Coral reef bleaching may be easing after three years of high ocean temperatures, the longest such period since the 1980s, the National Oceanic and Atmospheric Administration said on Monday.
Its experts said satellite data and other analysis showed widespread bleaching was no longer occurring in all three ocean basins — Atlantic, Pacific and Indian — “indicating a likely end to the global bleaching event.”
Scientists from the NOAA, an agency of the US Department of Commerce, said they will closely monitor sea surface temperatures and bleaching “over the next six months to confirm the event’s end.”
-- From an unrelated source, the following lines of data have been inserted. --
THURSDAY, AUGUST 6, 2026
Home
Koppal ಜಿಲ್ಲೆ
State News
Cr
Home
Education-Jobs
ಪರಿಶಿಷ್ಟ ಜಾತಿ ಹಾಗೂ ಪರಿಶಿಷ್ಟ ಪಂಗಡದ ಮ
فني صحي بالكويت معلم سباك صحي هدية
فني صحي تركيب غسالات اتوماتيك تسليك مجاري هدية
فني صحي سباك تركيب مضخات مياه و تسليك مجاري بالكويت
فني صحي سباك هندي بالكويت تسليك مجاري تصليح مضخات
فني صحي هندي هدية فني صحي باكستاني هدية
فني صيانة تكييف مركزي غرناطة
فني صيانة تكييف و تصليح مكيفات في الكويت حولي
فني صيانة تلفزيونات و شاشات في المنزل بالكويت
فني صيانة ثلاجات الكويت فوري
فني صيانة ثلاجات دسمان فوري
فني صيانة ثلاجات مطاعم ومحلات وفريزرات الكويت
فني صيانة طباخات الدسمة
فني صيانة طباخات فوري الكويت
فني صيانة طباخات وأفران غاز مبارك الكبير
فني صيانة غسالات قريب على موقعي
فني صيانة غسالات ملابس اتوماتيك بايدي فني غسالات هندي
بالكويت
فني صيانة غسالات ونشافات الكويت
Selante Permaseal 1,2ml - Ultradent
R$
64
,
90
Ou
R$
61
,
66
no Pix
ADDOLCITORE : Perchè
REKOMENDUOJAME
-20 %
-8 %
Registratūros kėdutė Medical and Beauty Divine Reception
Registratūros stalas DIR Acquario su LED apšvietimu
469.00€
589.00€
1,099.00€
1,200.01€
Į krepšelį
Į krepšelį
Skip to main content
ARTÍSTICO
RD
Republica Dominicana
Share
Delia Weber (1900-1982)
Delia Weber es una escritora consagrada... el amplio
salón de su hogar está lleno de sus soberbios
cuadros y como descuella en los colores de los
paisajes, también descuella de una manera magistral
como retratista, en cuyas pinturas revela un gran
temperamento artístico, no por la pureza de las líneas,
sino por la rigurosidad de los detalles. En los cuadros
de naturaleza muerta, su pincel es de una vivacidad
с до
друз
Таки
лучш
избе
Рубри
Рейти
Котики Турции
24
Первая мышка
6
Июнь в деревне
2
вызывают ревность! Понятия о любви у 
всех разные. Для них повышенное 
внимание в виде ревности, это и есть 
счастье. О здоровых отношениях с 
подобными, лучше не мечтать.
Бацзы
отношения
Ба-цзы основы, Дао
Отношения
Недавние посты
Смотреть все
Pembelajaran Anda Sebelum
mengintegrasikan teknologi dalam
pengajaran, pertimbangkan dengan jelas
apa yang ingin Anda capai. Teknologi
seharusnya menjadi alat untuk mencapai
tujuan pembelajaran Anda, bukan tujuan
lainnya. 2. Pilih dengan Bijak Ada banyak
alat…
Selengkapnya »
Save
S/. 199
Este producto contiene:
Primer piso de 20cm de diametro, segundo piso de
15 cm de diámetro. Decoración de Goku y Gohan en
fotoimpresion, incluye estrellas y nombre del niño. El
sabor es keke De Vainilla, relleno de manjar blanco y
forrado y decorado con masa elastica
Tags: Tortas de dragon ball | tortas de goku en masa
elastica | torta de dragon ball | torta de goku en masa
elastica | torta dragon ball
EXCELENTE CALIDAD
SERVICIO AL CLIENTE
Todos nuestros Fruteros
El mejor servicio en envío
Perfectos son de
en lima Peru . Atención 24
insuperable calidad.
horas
Since 2015, all tropical coral reefs have seen above-normal temperatures, and more than 70 percent experienced prolonged high temperatures that can cause bleaching.
US coral reefs were hit hardest, with two years of severe bleaching in Florida and Hawaii, three in the Mariana Islands, and four in Guam, according to the NOAA.
“This global coral bleaching event has been the most widespread, longest and perhaps the most damaging on record,” said Mark Eakin, the NOAA’s Coral Reef Watch coordinator.
Healthy coral reefs protect shores from storms and offer habitats for fish and other marine life, including ecologically and economically important species.
However, after corals die, reefs quickly degrade and the structures that corals build erode. While corals can recover from mild bleaching, severe or long-term bleaching is often lethal, experts say.
Early in 2017, the rise in water temperature caused significant bleaching in the Great Barrier Reef in Australia for the second consecutive year and also in American Samoa, which was severely affected in 2015.